Hardest lesson learned: For our organization, I don’t think it was much as a lesson learned, but probably the hardest thing we have walked through since inception. Jennifer Woo, a rising MD who was also a RRP patient with pulmonary spread, was named president several years ago. Sadly, at the age of 31, she succumbed to the complications of pulmonary RRP. The sudden loss of Jennifer led to a period of uncertainty for the organization, as our founders had looked to her as the new leadership to take the foundation forward. Her loss is still felt even today. It is her loss, and the loss of every pulmonary RRP patient, that inspires our work in pulmonary RRP, our highest area of mortality.

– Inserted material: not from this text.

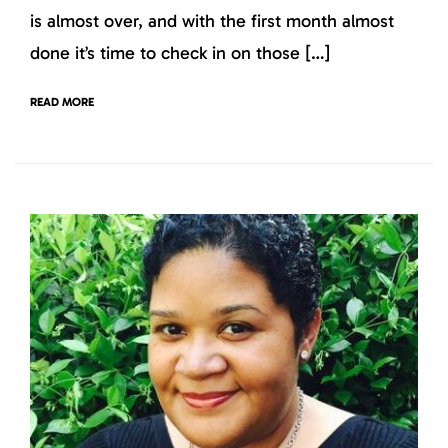
is almost over, and with the first month almost
done it’s time to check in on those […]
READ MORE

Toughest organization decision: For any organization, those times you have to give pause to a goal so that another goal can be achieved is hard. Our most recent pause came in tabling our secure Kids Zone project until we are better equipped to manage such a tool. With our projected 2022 projects, this goal will happen as our infrastructure has expanded and our bandwidth increased.
Biggest missed opportunity: I decided this question was one that was best answered by the founder of the RRPF and former president. “Not recognizing the need to recruit a person with fundraising expertise early on to support the RRPF’s efforts to encourage and fund more promising RRP research.” I’m thankful that the Chan Zuckerberg Initiative Rare As One award will allow us to make this key hire.
Like best about the job: Seeing the impact the patient voice can make in research and clinical guidelines.
Like least about the job: The days you, as a leader, feel the weight of the community on your shoulders.
Pet peeve: Being late
First choice for a new career: I keep looking for ways to make being a beach bum a viable career option. The beach is where so many of us with RRP breathe the freest, so to be there 365 days a year would be a dream come true.
Personal Taste
Most influential book: When Breathe Becomes Air by Paul Kalanithi, as well as Chasing My Cure by David Fajgenbaum. Both are instrumental in my mindset of the patient having the greatest power when it comes to their own disease journey, and both gave real world actions that so many of us in rare disease can apply to our own disease.
Favorite movie: Sweet Home Alabama
Favorite music: Christmas Music
Favorite food: Tex-Mex
Guilty pleasure: Ice Cream
Favorite way to spend free time: Sitting in our sunroom with a blanket and a good movie.